It's OK for nested subqueries to use the same aliases as used in the parent query, although it might be a bit confusing for someone reading the code. The name space for aliases on a nested subquery is separate from the name space on the parent. For example the query below has a nested subquery b
that also has an alias b
used within it. This would be potentially confusing to the programmer but fine with the DBMS engine:
select a.foo
,b.bar
,b.BarCount
from (select b.bar
,count (*) as BarCount
from BarTable b
join OtherTable o
on b.OtherTableID = o.OtherTableID
group by b.bar) b
join Foobar a
on a.bar = b.bar
On a correlated subquery you have access to the parent's aliases, so the aliases must be unique across the parent query and correlated subquery.

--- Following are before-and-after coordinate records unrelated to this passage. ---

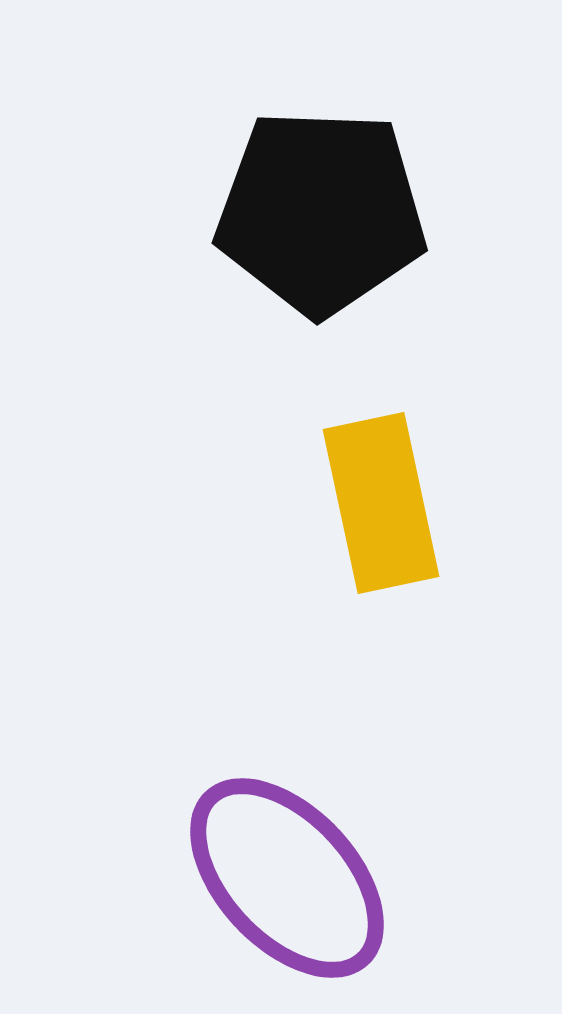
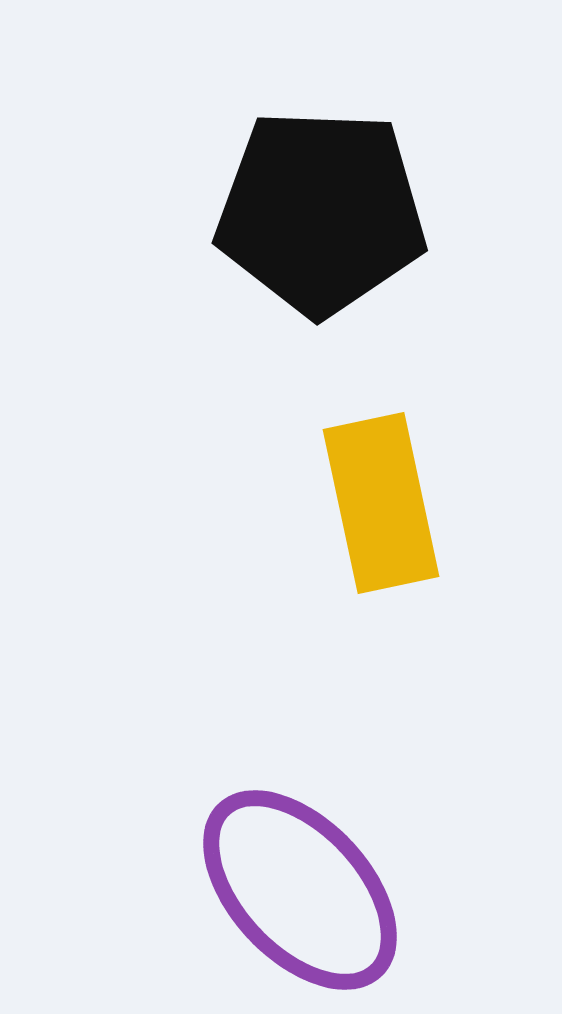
purple ellipse: moved 13 px right, 12 px down
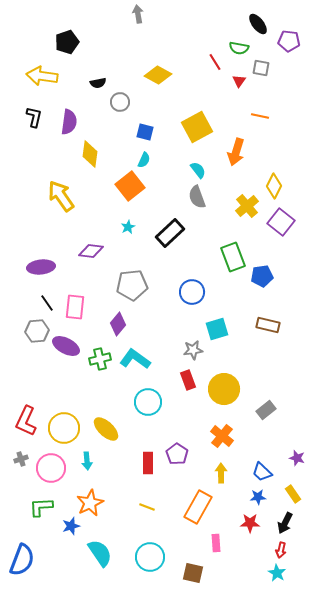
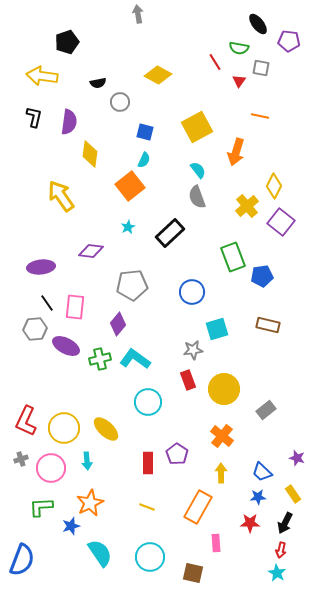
gray hexagon at (37, 331): moved 2 px left, 2 px up
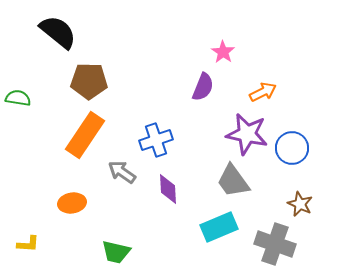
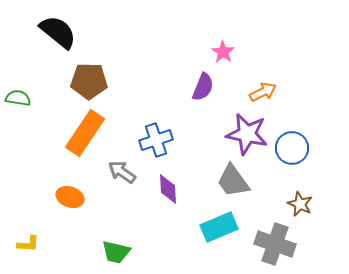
orange rectangle: moved 2 px up
orange ellipse: moved 2 px left, 6 px up; rotated 28 degrees clockwise
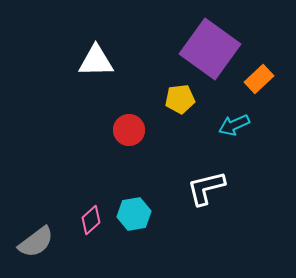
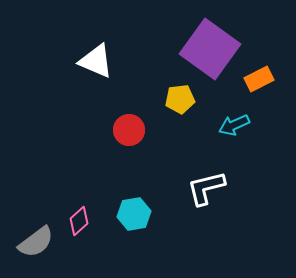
white triangle: rotated 24 degrees clockwise
orange rectangle: rotated 16 degrees clockwise
pink diamond: moved 12 px left, 1 px down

If we take a correlated subquery such as the one below we have a single, global name space shared between the parent query and the correlated subquery:
select a.foo
,b.bar
from Foobar a
join Bar b
on b.FooBarID = a.FooBarID
where not exists
(select 1
from Bar b2
where b2.BarCategoryID = b.BarCategoryID
and b2.BarDate > b.BarDate)
The correlated subquery does not have an alias as it does not participate in a join as such1. The references b
and b2
for bar
are both available to the subquery as correlated subqueries share their namespace for aliases with the parent.
1 Note that the optimiser may choose to use join operators within the plan behind the scenes, although the actual operation specified is a correlated subquery and not a join against a nested subquery.